The margins in the NHL are so thin that we often talk about a team being significantly stronger than most of the league if they own even a 53% expected goals rate, or quite poor if they hold a 47% xGF mark. Thus, a team that creates or allows a larger number of these types of data-curving plays could actually be misrepresented by the available data that bettors tend to use.
Most folks would consider a gap of one expected goal over an entire game to be a considerable edge, but clearly that difference can be more than made up with 2-3 plays which do not accurately pop in these models. These concepts regarding controlling shot quality have really shown through in a number of series so far in this playoffs, and I believe have been a big part of why the Islanders and Canadiens were able to put together impressive runs, and more importantly, have treated bettors so well.
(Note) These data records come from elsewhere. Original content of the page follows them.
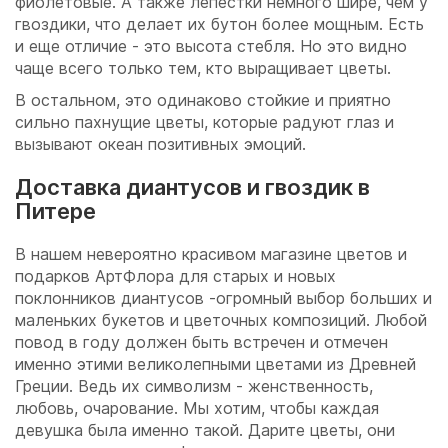
фиолетовые. А также лепестки немного шире, чем у
гвоздики, что делает их бутон более мощным. Есть
и еще отличие - это высота стебля. Но это видно
чаще всего только тем, кто выращивает цветы.
В остальном, это одинаково стойкие и приятно
сильно пахнущие цветы, которые радуют глаз и
вызывают океан позитивных эмоций.
Доставка диантусов и гвоздик в
Питере
В нашем невероятно красивом магазине цветов и
подарков АртФлора для старых и новых
поклонников диантусов -огромный выбор больших и
маленьких букетов и цветочных композиций. Любой
повод в году должен быть встречен и отмечен
именно этими великолепными цветами из Древней
Греции. Ведь их символизм - женственность,
любовь, очарование. Мы хотим, чтобы каждая
девушка была именно такой. Дарите цветы, они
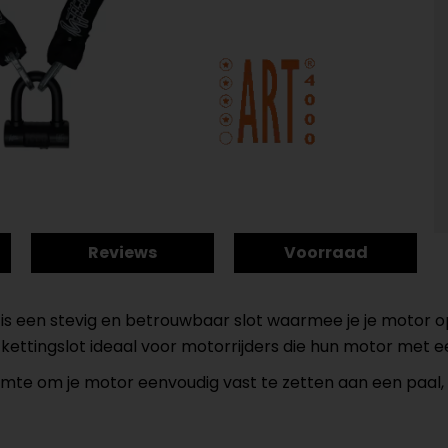
Reviews
Voorraad
is een stevig en betrouwbaar slot waarmee je je motor op
t kettingslot ideaal voor motorrijders die hun motor met e
mte om je motor eenvoudig vast te zetten aan een paal, 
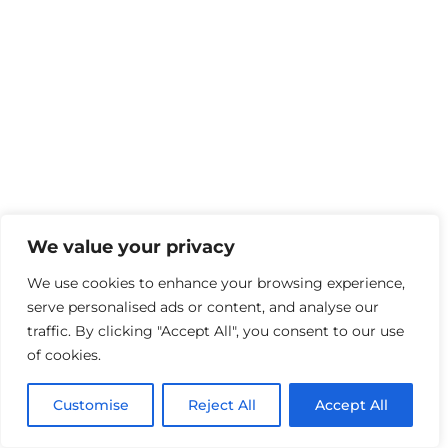
We value your privacy
We use cookies to enhance your browsing experience,
serve personalised ads or content, and analyse our
traffic. By clicking "Accept All", you consent to our use
of cookies.
Customise
Reject All
Accept All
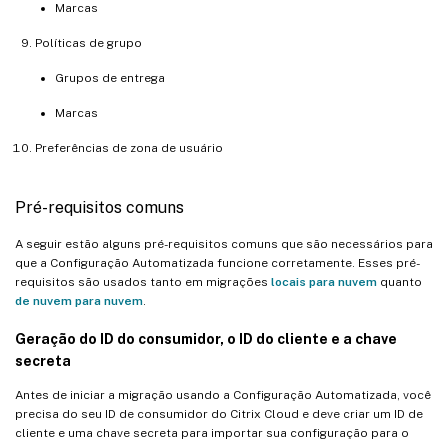
Marcas
Políticas de grupo
Grupos de entrega
Marcas
Preferências de zona de usuário
Pré-requisitos comuns
A seguir estão alguns pré-requisitos comuns que são necessários para
que a Configuração Automatizada funcione corretamente. Esses pré-
requisitos são usados tanto em migrações
locais para nuvem
quanto
de nuvem para nuvem
.
Geração do ID do consumidor, o ID do cliente e a chave
secreta
Antes de iniciar a migração usando a Configuração Automatizada, você
precisa do seu ID de consumidor do Citrix Cloud e deve criar um ID de
cliente e uma chave secreta para importar sua configuração para o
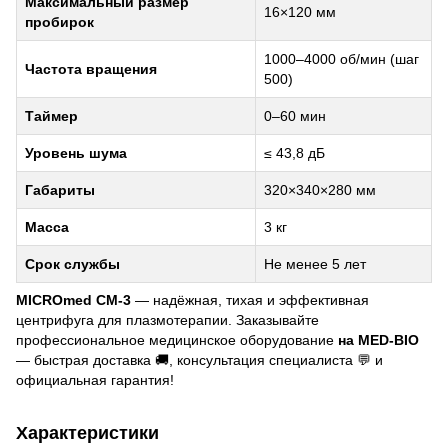
Максимальный размер
16×120 мм
пробирок
1000–4000 об/мин (шаг
Частота вращения
500)
Таймер
0–60 мин
Уровень шума
≤ 43,8 дБ
Габариты
320×340×280 мм
Масса
3 кг
Срок службы
Не менее 5 лет
MICROmed CM-3
— надёжная, тихая и эффективная
центрифуга для плазмотерапии. Заказывайте
профессиональное медицинское оборудование
на MED-BIO
— быстрая доставка 🚚, консультация специалиста 💬 и
официальная гарантия!
Характеристики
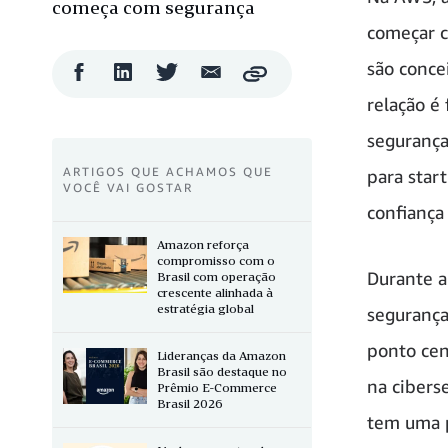
começa com segurança
começar c
são conce
Compartilhar
Compartilhar
Compartilhar
Compartilhar
Copy
no
no
no
por
relação é
Facebook
LinkedIn
Twitter
e-
mail
segurança
ARTIGOS QUE ACHAMOS QUE
para star
VOCÊ VAI GOSTAR
confiança 
Amazon reforça
compromisso com o
Durante a
Brasil com operação
crescente alinhada à
estratégia global
segurança
ponto cen
Lideranças da Amazon
Brasil são destaque no
na ciber
Prêmio E-Commerce
Brasil 2026
tem uma p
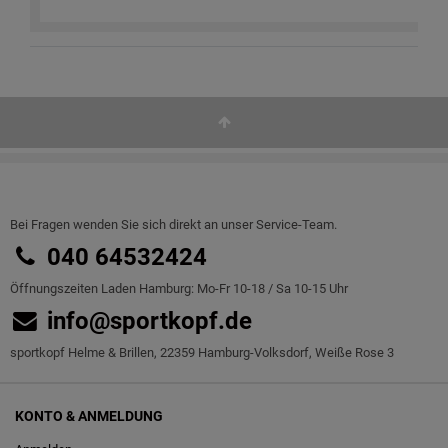
Bei Fragen wenden Sie sich direkt an unser Service-Team.
040 64532424
Öffnungszeiten Laden Hamburg: Mo-Fr 10-18 / Sa 10-15 Uhr
info@sportkopf.de
sportkopf Helme & Brillen, 22359 Hamburg-Volksdorf, Weiße Rose 3
KONTO & ANMELDUNG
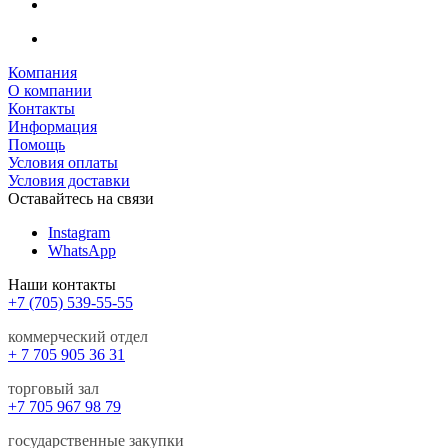
Компания
О компании
Контакты
Информация
Помощь
Условия оплаты
Условия доставки
Оставайтесь на связи
Instagram
WhatsApp
Наши контакты
+7 (705) 539-55-55
коммерческий отдел
+ 7 705 905 36 31
торговый зал
+7 705 967 98 79
государственные закупки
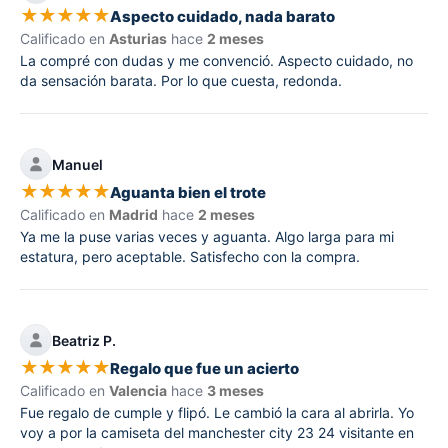
★
★
★
★
★
Aspecto cuidado, nada barato
Calificado en
Asturias
hace
2 meses
La compré con dudas y me convenció. Aspecto cuidado, no
da sensación barata. Por lo que cuesta, redonda.
Manuel
★
★
★
★
★
Aguanta bien el trote
Calificado en
Madrid
hace
2 meses
Ya me la puse varias veces y aguanta. Algo larga para mi
estatura, pero aceptable. Satisfecho con la compra.
Beatriz P.
★
★
★
★
★
Regalo que fue un acierto
Calificado en
Valencia
hace
3 meses
Fue regalo de cumple y flipó. Le cambió la cara al abrirla. Yo
voy a por la camiseta del manchester city 23 24 visitante en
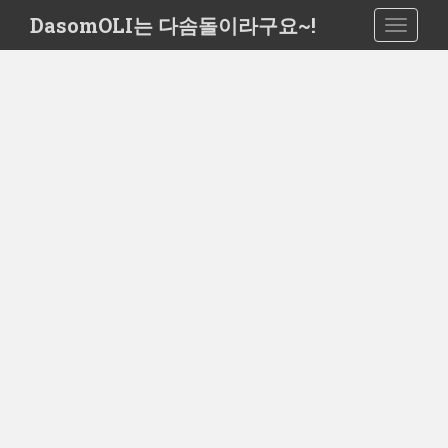
S
DasomOLI는 다솜돌이라구요~!
TOGGLE
k
i
p
t
o
m
a
i
n
c
o
n
t
e
n
t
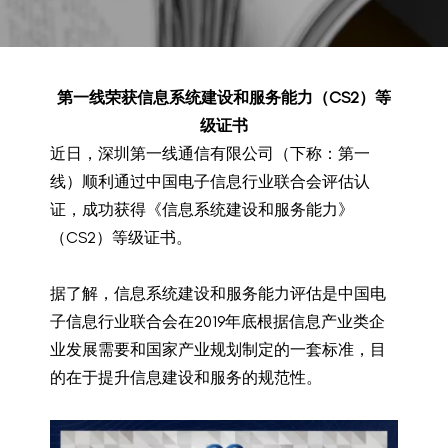
BACK TO PREVIOUS
Nov 3, 2022
第一线荣获信息系统建设和服务能力（CS2）等
级证书
近日，深圳第一线通信有限公司（下称：第一
线）顺利通过中国电子信息行业联合会评估认
证，成功获得《信息系统建设和服务能力》
（CS2）等级证书。
据了解，信息系统建设和服务能力评估是中国电
子信息行业联合会在2019年底根据信息产业类企
业发展需要和国家产业规划制定的一套标准，目
的在于提升信息建设和服务的规范性。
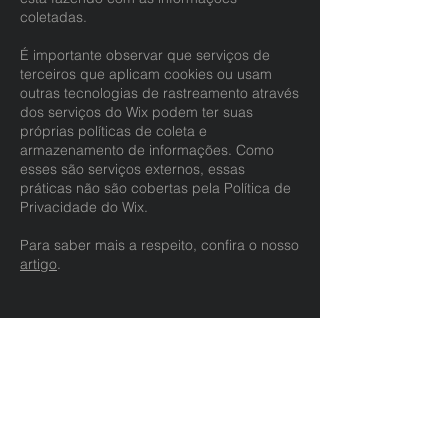
coletadas.
É importante observar que serviços de
terceiros que aplicam cookies ou usam
outras tecnologias de rastreamento através
dos serviços do Wix podem ter suas
próprias políticas de coleta e
armazenamento de informações. Como
esses são serviços externos, essas
práticas não são cobertas pela Política de
Privacidade do Wix.
Para saber mais a respeito, confira o nosso
artigo
.
Design que
comunica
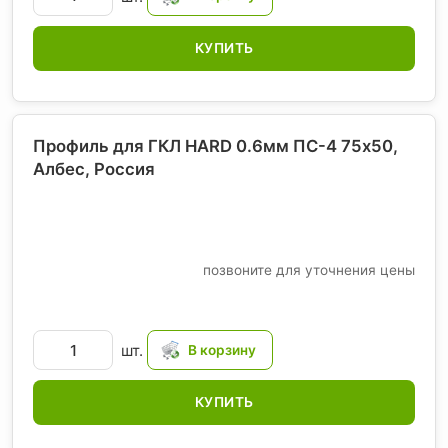
КУПИТЬ
Профиль для ГКЛ HARD 0.6мм ПС-4 75х50,
Албес
, Россия
позвоните для уточнения цены
шт.
КУПИТЬ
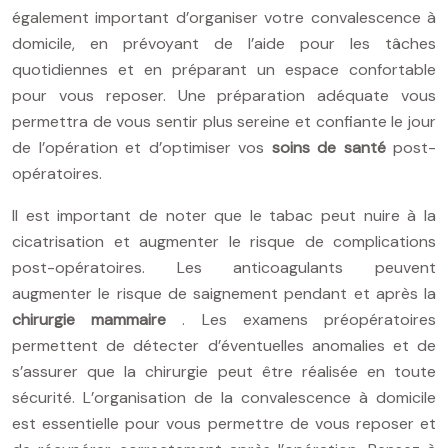
également important d’organiser votre convalescence à
domicile, en prévoyant de l’aide pour les tâches
quotidiennes et en préparant un espace confortable
pour vous reposer. Une préparation adéquate vous
permettra de vous sentir plus sereine et confiante le jour
de l’opération et d’optimiser vos
soins de santé
post-
opératoires.
Il est important de noter que le tabac peut nuire à la
cicatrisation et augmenter le risque de complications
post-opératoires. Les anticoagulants peuvent
augmenter le risque de saignement pendant et après la
chirurgie mammaire
. Les examens préopératoires
permettent de détecter d’éventuelles anomalies et de
s’assurer que la chirurgie peut être réalisée en toute
sécurité. L’organisation de la convalescence à domicile
est essentielle pour vous permettre de vous reposer et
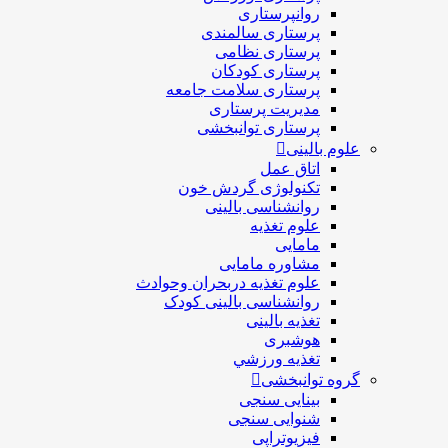
روانپرستاری
پرستاری سالمندی
پرستاری نظامی
پرستاری کودکان
پرستاری سلامت جامعه
مدیریت پرستاری
پرستاری توانبخشی
علوم بالینی
اتاق عمل
تکنولوژی گردش خون
روانشناسی بالینی
علوم تغذیه
مامایی
مشاوره مامایی
علوم تغذیه دربحران وحوادث
روانشناسی بالینی کودک
تغذیه بالینی
هوشبری
تغذيه ورزشي
گروه توانبخشی
بینایی سنجی
شنوایی سنجی
فیزیوتراپی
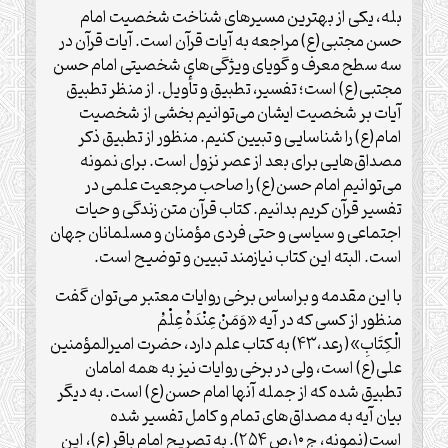
بله، یکی از بهترین مسیرهای شناخت شخصیت امام
حسن مجتبی(ع) مراجعه به آیات قرآن است. آیات قرآن در
سه سطح معرف و گویای ویژگی‌های شخصیتی امام حسن
مجتبی(ع) است؛ تفسیر، تطبیق و تأویل. از منظر تطبیق
آیات بر شخصیت ایشان می‌توانیم بخشی از شخصیت
امام(ع) را شناسایی و تبیین کنیم. منظور از تطبیق ذکر
مصداق‌هایی برای بعد از عصر نزول است. برای نمونه
می‌توانیم امام حسن(ع) را صاحب مرجعیت علمی در
تفسیر قرآن کریم بدانیم. کتاب قرآن متن زندگی و حیات
اجتماعی و سیاسی و حتی فردی مؤمنان و مسلمانان جهان
است. البته این کتاب نیازمند تبیین و توضیح است.
با این مقدمه و براساس برخی روایات معتبر می‌توان گفت
منظور از کسی که در آیه «وَمَنْ عِنْدَهُ عِلْمُ
الْكِتَابِ»(رعد،۴۳) به کتاب علم دارد، حضرت امیرالمؤمنین
علی(ع) است، ولی در برخی روایات نیز به همه امامان
تطبیق شده که از جمله آنها امام حسن(ع) است. به دیگر
بیان آیه به مصداق‌های تمام و کامل تفسیر شده
است(نمونه، ج ۱۰،ص ۲۵۴). به تصریح امام باقر(ع)، این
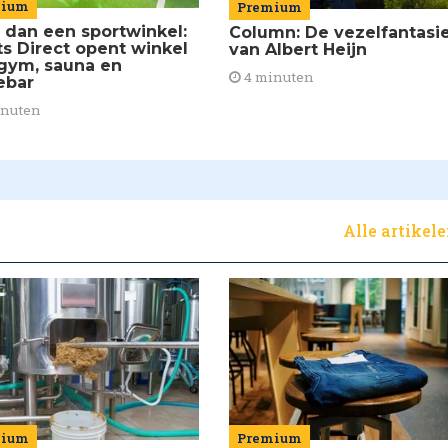
mium
Premium
 dan een sportwinkel:
Column: De vezelfantasi
ts Direct opent winkel
van Albert Heijn
gym, sauna en
4 minuten
ebar
inuten
Alle artikel
mium
Premium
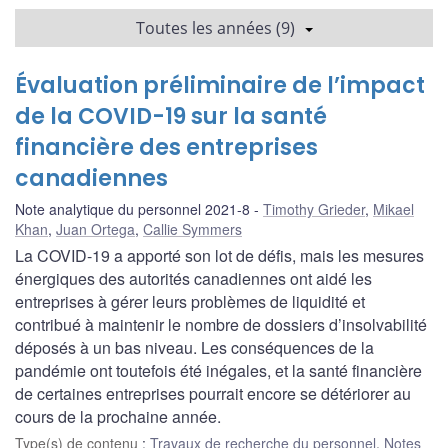
Toutes les années (9)
Évaluation préliminaire de l’impact
de la COVID-19 sur la santé
financière des entreprises
canadiennes
Note analytique du personnel 2021-8
Timothy Grieder
,
Mikael
Khan
,
Juan Ortega
,
Callie Symmers
La COVID-19 a apporté son lot de défis, mais les mesures
énergiques des autorités canadiennes ont aidé les
entreprises à gérer leurs problèmes de liquidité et
contribué à maintenir le nombre de dossiers d’insolvabilité
déposés à un bas niveau. Les conséquences de la
pandémie ont toutefois été inégales, et la santé financière
de certaines entreprises pourrait encore se détériorer au
cours de la prochaine année.
Type(s) de contenu
:
Travaux de recherche du personnel
,
Notes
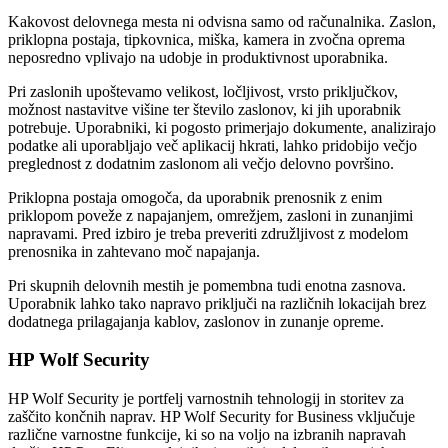
Kakovost delovnega mesta ni odvisna samo od računalnika. Zaslon,
priklopna postaja, tipkovnica, miška, kamera in zvočna oprema
neposredno vplivajo na udobje in produktivnost uporabnika.
Pri zaslonih upoštevamo velikost, ločljivost, vrsto priključkov,
možnost nastavitve višine ter število zaslonov, ki jih uporabnik
potrebuje. Uporabniki, ki pogosto primerjajo dokumente, analizirajo
podatke ali uporabljajo več aplikacij hkrati, lahko pridobijo večjo
preglednost z dodatnim zaslonom ali večjo delovno površino.
Priklopna postaja omogoča, da uporabnik prenosnik z enim
priklopom poveže z napajanjem, omrežjem, zasloni in zunanjimi
napravami. Pred izbiro je treba preveriti združljivost z modelom
prenosnika in zahtevano moč napajanja.
Pri skupnih delovnih mestih je pomembna tudi enotna zasnova.
Uporabnik lahko tako napravo priključi na različnih lokacijah brez
dodatnega prilagajanja kablov, zaslonov in zunanje opreme.
HP Wolf Security
HP Wolf Security je portfelj varnostnih tehnologij in storitev za
zaščito končnih naprav. HP Wolf Security for Business vključuje
različne varnostne funkcije, ki so na voljo na izbranih napravah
My point here is certainly not to entirely critique these expected goals models, of which I am a consistent user, but to offer insight into some additional details to keep an eye out for when watching the games and evaluating team performance from a handicapping standpoint. With regards to expected goals data and it’s effectiveness, MoneyPuck’s model predicted the average team’s Goal Differential Above Expected falls within an average of 12.68 league-wide this season. So while there are some flaws in the data, it is certainly still true that these public models are incredibly useful for bettors.